Monday morning began with a bypass scheduled for a 69 year old male suffering from an aneurysm near his left knee. An angiograph was used to image the flow of blood through the aneurysm and to pin point the section of the femoral artery that needed to be bypassed. Since a first attempt, with the catheter placed just above the aneurysm, only provided images of the upper portion of the affected area, the catheter had to be guided into the aneurysm in order to allow the dye to progress further down the artery in order to obtain an image of the end of the affected area. After a clear image of the femoral artery was obtained, the surgical team began isolating a superficial vein from the patient's leg in hopes of grafting it to the artery instead of using a synthetic material. Unfortunately, after hours of painstakingly isolating the vein and securing all of the branches originating from it, the team found that it was not healthy enough to use, and a PTFE (a.k.a. Gore-Tex) graft had to be used instead.
The vein had been affected by thrombophlebitis (vascular inflammation resulting from blood clots), and after removing an occluded portion from the middle, there was still a ridge of scar tissue within the vein that could not be removed while maintaining the necessary length. From an engineering perspective, the PTFE graft was quite interesting since it contained a membrane that allowed it to leak like a sieve when flushed with water but prevented blood from leaving the tube. The PTFE graft was further designed to promote the growth of endothelial cells along its interior lining and coated with heparin to prevent blood clots from forming along the inner surface post-op. (The patient was already on Coumadin due to an angioplasty on this right leg one week prior, so clotting inside the graft was not expected to be an issue.)

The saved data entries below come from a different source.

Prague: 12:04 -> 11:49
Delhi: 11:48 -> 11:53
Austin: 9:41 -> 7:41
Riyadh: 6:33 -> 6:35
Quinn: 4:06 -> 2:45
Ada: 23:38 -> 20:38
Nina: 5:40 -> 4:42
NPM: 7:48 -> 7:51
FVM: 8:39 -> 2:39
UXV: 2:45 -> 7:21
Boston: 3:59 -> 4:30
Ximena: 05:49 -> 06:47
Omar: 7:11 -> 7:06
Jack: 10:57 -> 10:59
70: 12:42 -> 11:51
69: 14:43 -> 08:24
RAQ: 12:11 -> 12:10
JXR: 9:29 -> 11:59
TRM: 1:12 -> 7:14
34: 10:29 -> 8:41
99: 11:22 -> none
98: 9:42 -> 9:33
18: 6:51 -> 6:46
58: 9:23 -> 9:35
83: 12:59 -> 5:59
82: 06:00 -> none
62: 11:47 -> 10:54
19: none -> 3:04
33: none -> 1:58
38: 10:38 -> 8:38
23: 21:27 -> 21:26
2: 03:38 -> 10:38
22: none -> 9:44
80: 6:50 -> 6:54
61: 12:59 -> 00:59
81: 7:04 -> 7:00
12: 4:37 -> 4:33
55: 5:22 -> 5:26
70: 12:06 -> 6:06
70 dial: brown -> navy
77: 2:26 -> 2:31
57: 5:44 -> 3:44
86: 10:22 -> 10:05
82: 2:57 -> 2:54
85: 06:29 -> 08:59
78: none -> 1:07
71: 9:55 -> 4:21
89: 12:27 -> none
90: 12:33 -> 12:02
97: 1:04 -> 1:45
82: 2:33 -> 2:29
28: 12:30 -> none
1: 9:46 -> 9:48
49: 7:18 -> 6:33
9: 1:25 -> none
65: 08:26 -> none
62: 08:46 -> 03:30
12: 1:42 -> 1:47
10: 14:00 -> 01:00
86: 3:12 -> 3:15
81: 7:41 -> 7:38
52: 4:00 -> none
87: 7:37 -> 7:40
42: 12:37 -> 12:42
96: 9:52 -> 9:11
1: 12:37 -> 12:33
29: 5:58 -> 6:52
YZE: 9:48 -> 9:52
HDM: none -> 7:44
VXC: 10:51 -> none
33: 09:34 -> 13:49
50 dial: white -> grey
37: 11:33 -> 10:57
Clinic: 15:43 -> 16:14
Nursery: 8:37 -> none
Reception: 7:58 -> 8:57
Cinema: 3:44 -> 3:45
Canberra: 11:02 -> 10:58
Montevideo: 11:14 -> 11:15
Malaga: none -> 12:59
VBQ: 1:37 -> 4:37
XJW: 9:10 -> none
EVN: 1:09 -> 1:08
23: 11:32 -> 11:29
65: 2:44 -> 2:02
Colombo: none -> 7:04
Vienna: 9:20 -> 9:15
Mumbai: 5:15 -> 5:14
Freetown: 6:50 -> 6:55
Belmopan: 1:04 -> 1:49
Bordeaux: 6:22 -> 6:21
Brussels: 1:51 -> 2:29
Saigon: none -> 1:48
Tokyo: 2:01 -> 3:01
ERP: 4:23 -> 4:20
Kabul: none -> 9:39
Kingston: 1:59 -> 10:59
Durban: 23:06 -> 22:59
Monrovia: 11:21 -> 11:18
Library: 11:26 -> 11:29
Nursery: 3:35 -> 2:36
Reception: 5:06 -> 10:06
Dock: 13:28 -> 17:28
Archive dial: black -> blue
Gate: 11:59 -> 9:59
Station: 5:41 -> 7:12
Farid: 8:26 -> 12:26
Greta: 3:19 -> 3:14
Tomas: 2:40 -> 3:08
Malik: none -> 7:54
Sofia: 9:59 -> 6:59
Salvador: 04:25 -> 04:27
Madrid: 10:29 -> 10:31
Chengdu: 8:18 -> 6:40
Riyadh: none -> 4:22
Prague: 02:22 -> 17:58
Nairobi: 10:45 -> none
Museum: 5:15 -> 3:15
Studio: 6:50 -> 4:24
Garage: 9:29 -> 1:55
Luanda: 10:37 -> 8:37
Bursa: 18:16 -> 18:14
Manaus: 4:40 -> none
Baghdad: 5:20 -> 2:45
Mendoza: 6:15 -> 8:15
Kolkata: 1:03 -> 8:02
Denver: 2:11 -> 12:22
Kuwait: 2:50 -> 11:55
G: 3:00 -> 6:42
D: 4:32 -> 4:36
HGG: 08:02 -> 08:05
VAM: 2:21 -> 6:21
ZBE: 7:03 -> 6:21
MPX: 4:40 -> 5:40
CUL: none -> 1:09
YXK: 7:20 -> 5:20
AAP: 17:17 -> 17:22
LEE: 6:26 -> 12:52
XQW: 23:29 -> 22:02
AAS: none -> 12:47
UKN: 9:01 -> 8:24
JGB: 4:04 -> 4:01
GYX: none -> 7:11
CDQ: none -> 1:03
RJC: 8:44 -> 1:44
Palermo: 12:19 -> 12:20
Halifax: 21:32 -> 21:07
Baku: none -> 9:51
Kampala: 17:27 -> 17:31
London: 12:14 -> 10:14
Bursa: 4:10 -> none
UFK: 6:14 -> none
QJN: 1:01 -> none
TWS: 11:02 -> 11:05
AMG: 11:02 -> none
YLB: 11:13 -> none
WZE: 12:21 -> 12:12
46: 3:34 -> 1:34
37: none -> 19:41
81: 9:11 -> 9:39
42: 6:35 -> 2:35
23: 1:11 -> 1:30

Since this was a large artery, the PTFE graft was suitable, but blood clotting issues still prevent PTFE from being effective when bypassing smaller arteries. A new nanocomposite material developed at University College of London aims to solve this problem, and it is scheduled to enter clinical trials later this year. The new material is based on Silsesquioxane and has shown remarkable properties in the earlier tests (prevention of the coagulation cascade, etc.), so I will be interested to see how the clinical studies go.
I was surprised that over an hour of sewing was required in order to secure each of the graft to the artery and to over-sew the corresponding end of the artery containing the aneurism. This has led me to contemplate other materials that could be used to attach the graft to the artery more quickly while providing a reliable seal. I was in the OR for 10 hours, but the surgical team was easily there for over 12 hours. Anything that could be done to save time on such a procedure while reducing the risk of leaks would certainly be welcome.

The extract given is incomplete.